# What is the real world advantage of copper plated ammo?



## flw

I know it cost more but if cost was the same, what is the advantage to copper plated ammo ? 22LR specifically

Thanks


----------



## talldrink

Typically HV 22lr are plated and standard/subsonic are not. Just because its plated the cost isn't really a factor. Most cheap bulk packs are HV and plated except for CCI blazer while top shelf target ammo like Eley is lubed lead, standard velocity and pricey.

I've been _told _that the copper plating helps reduce barrel leading and acts as a lube, even though I've seen plated ammo with a wax coating. Personally, I think it's mostly cosmetic if doesn't act like I was told. I"ll let someone else verify.... Either way I don't lose any sleep worrying about it much.


----------



## zhurdan

talldrink said:


> I've been _told _that the copper plating helps reduce barrel leading and acts as a lube, even though I've seen plated ammo with a wax coating. Personally, I think it's mostly cosmetic if doesn't act like I was told. I"ll let someone else verify.... Either way I don't lose any sleep worrying about it much.


There's no* leading* per se from jacketed bullets. The residue left in the barrel is from the powder. If you ever get the chance, pick up a fired jacketed bullet from the range. You'll see that no lead is exposed to the barrel during firing.


----------



## flw

So is it correct that with plated bullet you should have a clean barrel for a longer period of time?


----------



## talldrink

zhurdan said:


> There's no* leading* per se from jacketed bullets. The residue left in the barrel is from the powder. If you ever get the chance, pick up a fired jacketed bullet from the range. You'll see that no lead is exposed to the barrel during firing.

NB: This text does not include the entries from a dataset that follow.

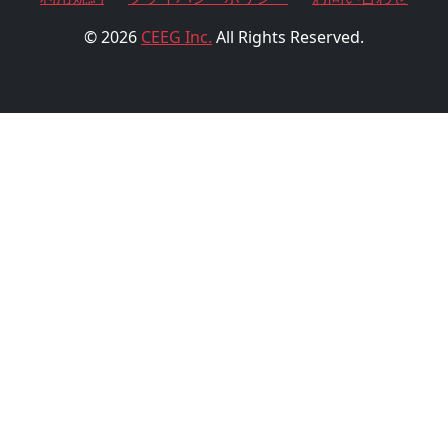
© 2026
CEEG Inc.
All Rights Reserved.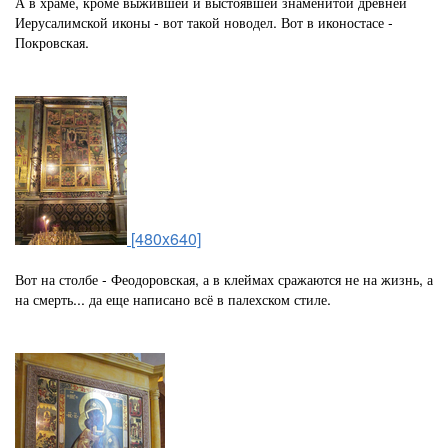
А в храме, кроме выжившей и выстоявшей знаменитой древней
Иерусалимской иконы - вот такой новодел. Вот в иконостасе -
Покровская.
[480x640]
Вот на столбе - Феодоровская, а в клеймах сражаются не на жизнь, а
на смерть... да еще написано всё в палехском стиле.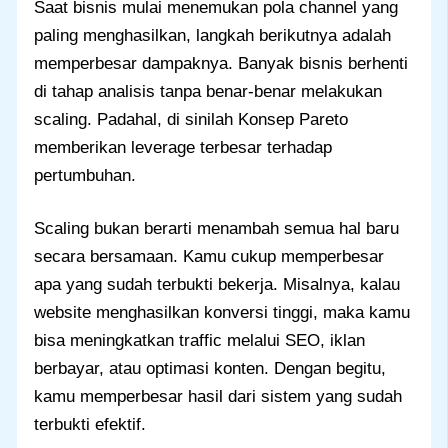
Saat bisnis mulai menemukan pola channel yang
paling menghasilkan, langkah berikutnya adalah
memperbesar dampaknya. Banyak bisnis berhenti
di tahap analisis tanpa benar-benar melakukan
scaling. Padahal, di sinilah Konsep Pareto
memberikan leverage terbesar terhadap
pertumbuhan.
Scaling bukan berarti menambah semua hal baru
secara bersamaan. Kamu cukup memperbesar
apa yang sudah terbukti bekerja. Misalnya, kalau
website menghasilkan konversi tinggi, maka kamu
bisa meningkatkan traffic melalui SEO, iklan
berbayar, atau optimasi konten. Dengan begitu,
kamu memperbesar hasil dari sistem yang sudah
terbukti efektif.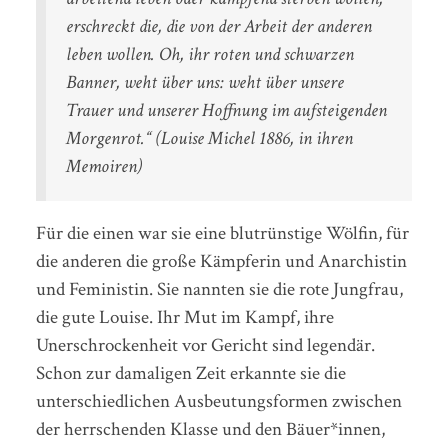
erschreckt die, die von der Arbeit der anderen
leben wollen. Oh, ihr roten und schwarzen
Banner, weht über uns: weht über unsere
Trauer und unserer Hoffnung im aufsteigenden
Morgenrot.“ (Louise Michel 1886, in ihren
Memoiren)
Für die einen war sie eine blutrünstige Wölfin, für
die anderen die große Kämpferin und Anarchistin
und Feministin. Sie nannten sie die rote Jungfrau,
die gute Louise. Ihr Mut im Kampf, ihre
Unerschrockenheit vor Gericht sind legendär.
Schon zur damaligen Zeit erkannte sie die
unterschiedlichen Ausbeutungsformen zwischen
der herrschenden Klasse und den Bäuer*innen,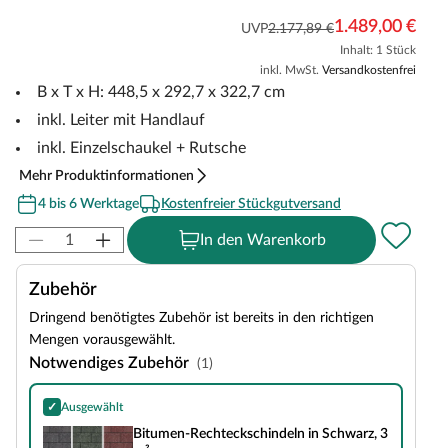
1.489,00 €
UVP
2.177,89 €
Inhalt: 1 Stück
inkl. MwSt.
Versandkostenfrei
B x T x H: 448,5 x 292,7 x 322,7 cm
inkl. Leiter mit Handlauf
inkl. Einzelschaukel + Rutsche
Mehr Produktinformationen
4 bis 6 Werktage
Kostenfreier Stückgutversand
In den Warenkorb
Zubehör
Dringend benötigtes Zubehör ist bereits in den richtigen
Mengen vorausgewählt.
Notwendiges Zubehör
(1)
✓
Ausgewählt
Bitumen-Rechteckschindeln in Schwarz, 3 m²
Bitumen-Rechteckschindeln in Schwarz, 3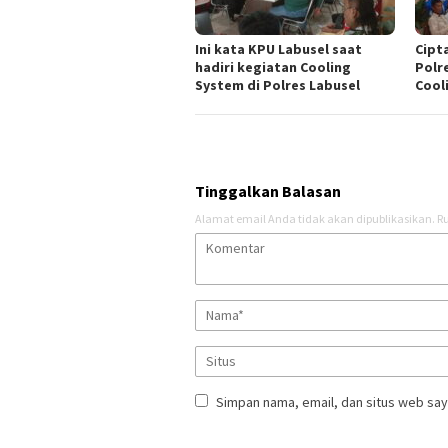
Ini kata KPU Labusel saat
Cipt
hadiri kegiatan Cooling
Polr
System di Polres Labusel
Cool
Tinggalkan Balasan
Alamat email Anda tidak akan dipublikasikan.
Ru
Simpan nama, email, dan situs web say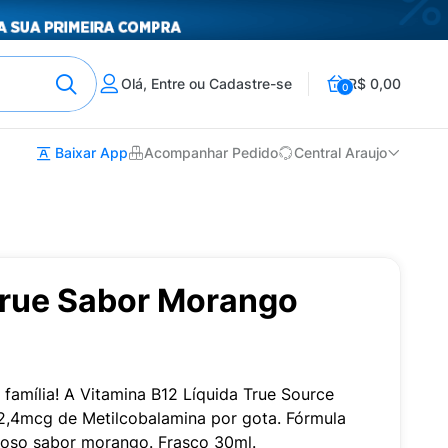
Olá, Entre ou Cadastre-se
R$ 0,00
0
Baixar App
Acompanhar Pedido
Central Araujo
True Sabor Morango
 família! A Vitamina B12 Líquida True Source
2,4mcg de Metilcobalamina por gota. Fórmula
cioso sabor morango. Frasco 30ml.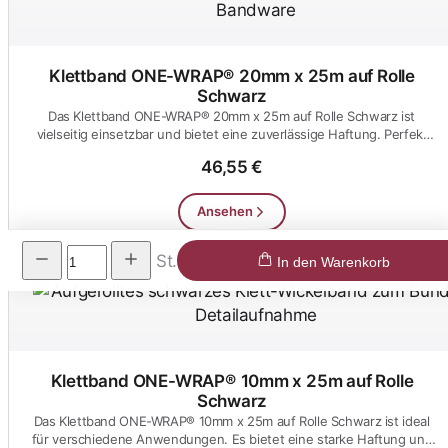
Klettband ONE-WRAP® 20mm x 25m auf Rolle
Schwarz
Das Klettband ONE-WRAP® 20mm x 25m auf Rolle Schwarz ist
vielseitig einsetzbar und bietet eine zuverlässige Haftung. Perfekt
für O...
46,55 €
Ansehen
St.
In den Warenkorb
Klettband ONE-WRAP® 10mm x 25m auf Rolle
Schwarz
Das Klettband ONE-WRAP® 10mm x 25m auf Rolle Schwarz ist ideal
für verschiedene Anwendungen. Es bietet eine starke Haftung und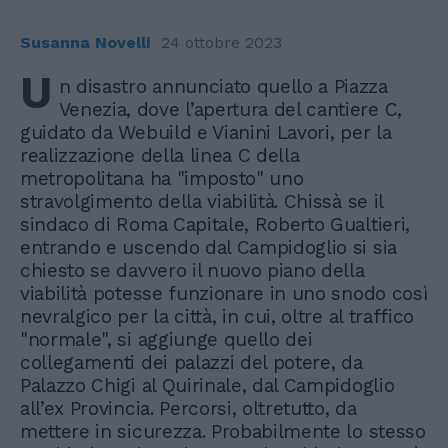
Susanna Novelli
24 ottobre 2023
U
n disastro annunciato quello a Piazza
Venezia, dove l’apertura del cantiere C,
guidato da Webuild e Vianini Lavori, per la
realizzazione della linea C della
metropolitana ha "imposto" uno
stravolgimento della viabilità. Chissà se il
sindaco di Roma Capitale, Roberto Gualtieri,
entrando e uscendo dal Campidoglio si sia
chiesto se davvero il nuovo piano della
viabilità potesse funzionare in uno snodo così
nevralgico per la città, in cui, oltre al traffico
"normale", si aggiunge quello dei
collegamenti dei palazzi del potere, da
Palazzo Chigi al Quirinale, dal Campidoglio
all’ex Provincia. Percorsi, oltretutto, da
mettere in sicurezza. Probabilmente lo stesso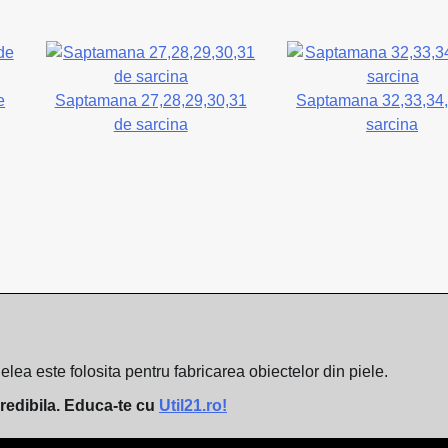
e
Saptamana 27,28,29,30,31
Saptamana 32,33,34
de sarcina
sarcina
elea este folosita pentru fabricarea obiectelor din piele.
credibila. Educa-te cu
Util21.ro!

Just to keep every thing straight, 22 lr bullets are not jacketed it is only a *very *thin copper wash. Yes, i agree with what your saying about a jacketed bullet. Yesterday I was checking out some of my 45acp JHPs that I fired.


----------



## talldrink

flw said:


> So is it correct that with plated bullet you should have a clean barrel for a longer period of time?


You will still have copper fouling. If you use a copper solvent your patches will come out blue.

When it comes to cleaning 22 rimfire, you'll come across two mind sets. Those who clean the bore every time they shoot and those who only clean the bore once accuracy starts to fall off. I clean my bolt and chambers every time, but leave the bore alone untill my groups open up. depending on my guns that might not be untill I shoot a few bricks worth of ammo or more.


----------